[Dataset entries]
******

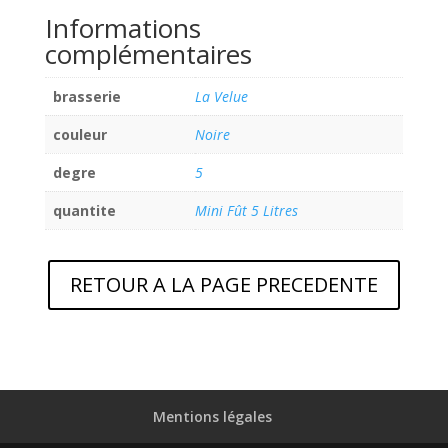
Informations
complémentaires
brasserie
La Velue
couleur
Noire
degre
5
quantite
Mini Fût 5 Litres
RETOUR A LA PAGE PRECEDENTE
Mentions légales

******

■ Prompt
Output the line containing "Mini Fût 5 Litres" and each line after it through the close of the entries, unchanged and with no other lines.

■ Response to this task
Mini Fût 5 Litres
RETOUR A LA PAGE PRECEDENTE
Mentions légales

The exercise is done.